Homeowners with mortgages in Rhode Island, New Jersey and Massachusetts all saw annual equity gains of more than $50,000 in the fourth quarter, according to the firm’s Homeowner Equity Report.

Nationwide, homeowners with mortgages – which account for roughly 62% of all properties – saw their home equity increase by 8.6% year over year, representing a collective gain of $1.3 trillion.

This brought total net homeowner equity to more than $16.6 trillion at the end of 2023.

Texas was the only state where borrowers experienced a year-over-year home equity loss, down $6,000 since the fourth quarter of 2022.

Among major metro areas, Miami continued to lead the nation for annual equity gains, with borrowers netting $63,200 over the past year.

The home equity gains in the fourth quarter provided homeowners with a solid financial cushion, CoreLogic says.

This is particularly true for baby boomers, who have been in their homes for a while and thus accumulated substantial equity.

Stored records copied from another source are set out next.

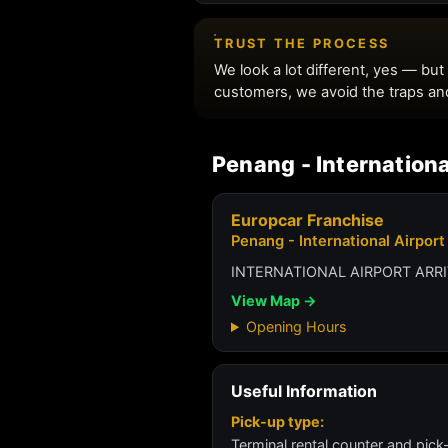
Penang - Internationa
Europcar Franchise
Penang - International Airport
INTERNATIONAL AIRPORT ARR
View Map →
Opening Hours
Useful Information
Pick-up type:
Terminal rental counter and pick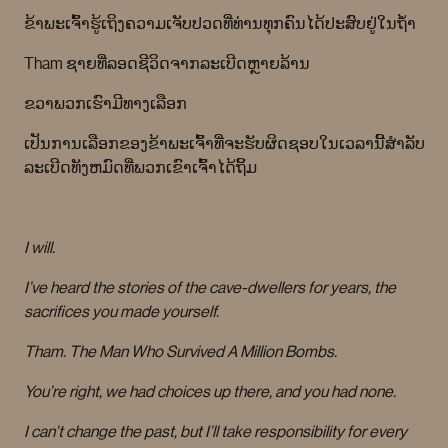
ຂ້າພະເຈົ້າຮູ້ເຖິງຄວາມເຈັບປວດທີ່ທ່ານທຸກຄົນໄດ້ປະສົບຢູ່ໃນຖໍ້າ
Tham ຊາຍທີ່ລອດຊີວິດຈາກລະເບີດຫຼາຍລ້ານ
ຂວາພວກເຮົາມີທາງເລືອກ
ເປັນການເລືອກຂອງຂ້າພະເຈົ້າທີ່ຈະຮັບຜິດຊອບໃນເວລານີ້ສໍາລັບ
ລະເບີດທັງຫມົດທີ່ພວກເຂົາເຈົ້າໄດ້ຖິ້ມ
I will.
I’ve heard the stories of the cave-dwellers for years, the
sacrifices you made yourself.
Tham. The Man Who Survived A Million Bombs.
You’re right, we had choices up there, and you had none.
I can’t change the past, but I’ll take responsibility for every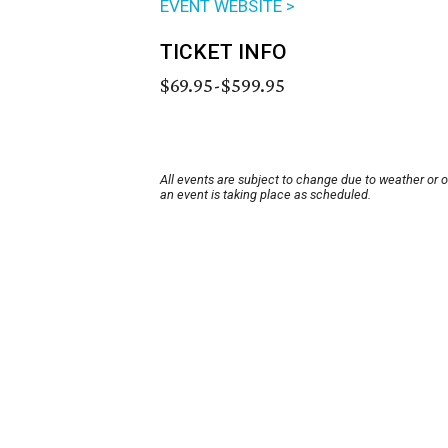
EVENT WEBSITE >
TICKET INFO
$69.95-$599.95
All events are subject to change due to weather or 
an event is taking place as scheduled.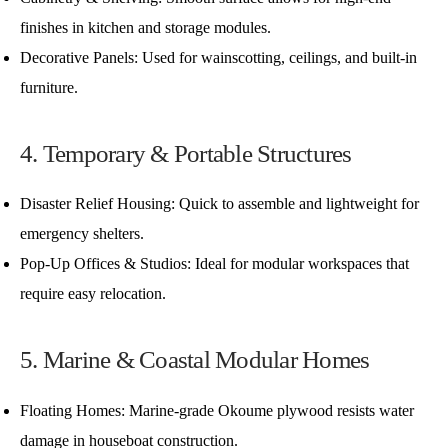
finishes in kitchen and storage modules.
Decorative Panels: Used for wainscotting, ceilings, and built-in
furniture.
4. Temporary & Portable Structures
Disaster Relief Housing: Quick to assemble and lightweight for
emergency shelters.
Pop-Up Offices & Studios: Ideal for modular workspaces that
require easy relocation.
5. Marine & Coastal Modular Homes
Floating Homes: Marine-grade Okoume plywood resists water
damage in houseboat construction.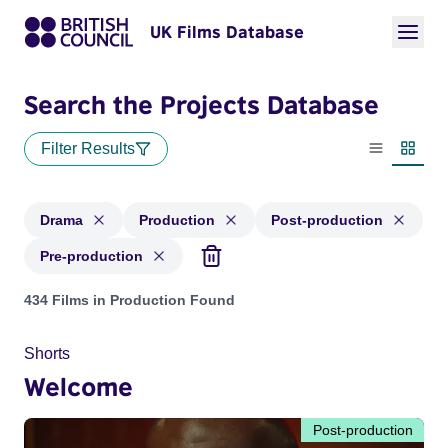
UK Films Database
Search the Projects Database
Filter Results
List view
Thumbn
Drama
Production
Post-production
Pre-production
Projects in genres: Drama and with status: Production, Post
434 Films in Production Found
Shorts
Welcome
Post-production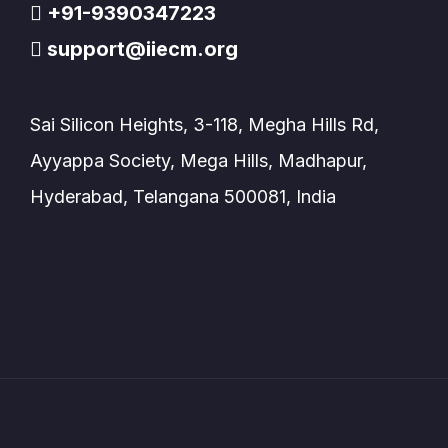
+91-9390347223
support@iiecm.org
Sai Silicon Heights, 3-118, Megha Hills Rd,
Ayyappa Society, Mega Hills, Madhapur,
Hyderabad, Telangana 500081, India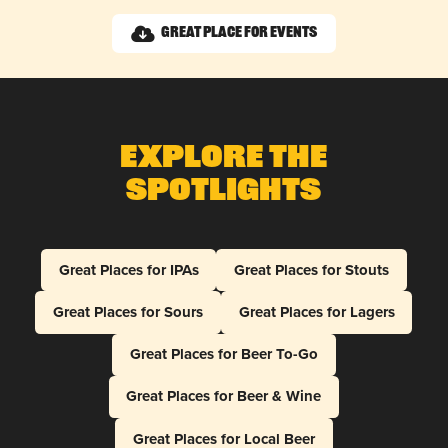
Great Place for Events
Explore The
Spotlights
Great Places for IPAs
Great Places for Stouts
Great Places for Sours
Great Places for Lagers
Great Places for Beer To-Go
Great Places for Beer & Wine
Great Places for Local Beer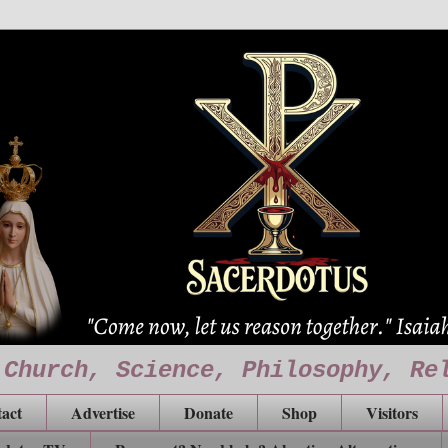
 Church, Science, Philosophy, Re
act
Advertise
Donate
Shop
Visitors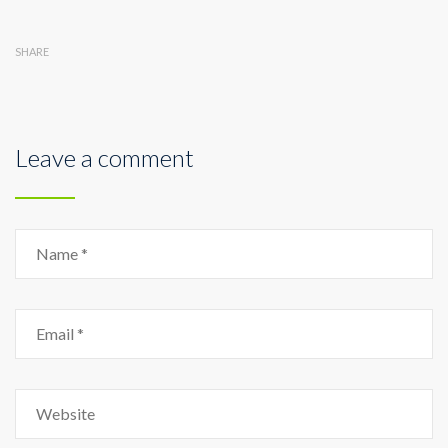
SHARE
Leave a comment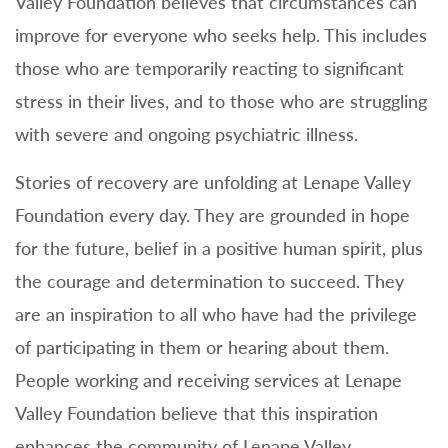
Valley Foundation believes that circumstances can
improve for everyone who seeks help. This includes
those who are temporarily reacting to significant
stress in their lives, and to those who are struggling
with severe and ongoing psychiatric illness.
Stories of recovery are unfolding at Lenape Valley
Foundation every day. They are grounded in hope
for the future, belief in a positive human spirit, plus
the courage and determination to succeed. They
are an inspiration to all who have had the privilege
of participating in them or hearing about them.
People working and receiving services at Lenape
Valley Foundation believe that this inspiration
enhances the community of Lenape Valley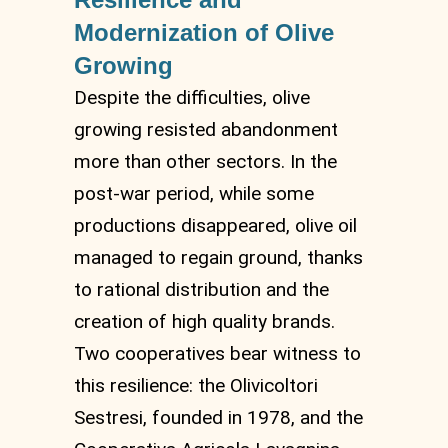
Modernization of Olive
Growing
Despite the difficulties, olive
growing resisted abandonment
more than other sectors. In the
post-war period, while some
productions disappeared, olive oil
managed to regain ground, thanks
to rational distribution and the
creation of high quality brands.
Two cooperatives bear witness to
this resilience: the Olivicoltori
Sestresi, founded in 1978, and the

“Rising home prices continue to fuel growing home equity, which, at $298,000 per average borrower remained near historic highs at the end of 2023,” says Selma Hepp, chief economist for CoreLogic, in the report. “By extension, at 43 percent, the average loan-to-value ratio of U.S. borrowers has also remained in line with record lows, which suggests that the typical homeowner has notable home equity reserves that can be tapped if needed.

“More importantly,” Hepp says, “home price growth over the last year has helped lift the equity of homeowners who were underwater because of 2022 price declines – meaning that their mortgage amount was higher than the value of their properties. Now, slightly more than 1 million borrowers are underwater, the lowest number recorded in CoreLogic historic data and significantly below the 12 million seen coming out of the Great Recession.”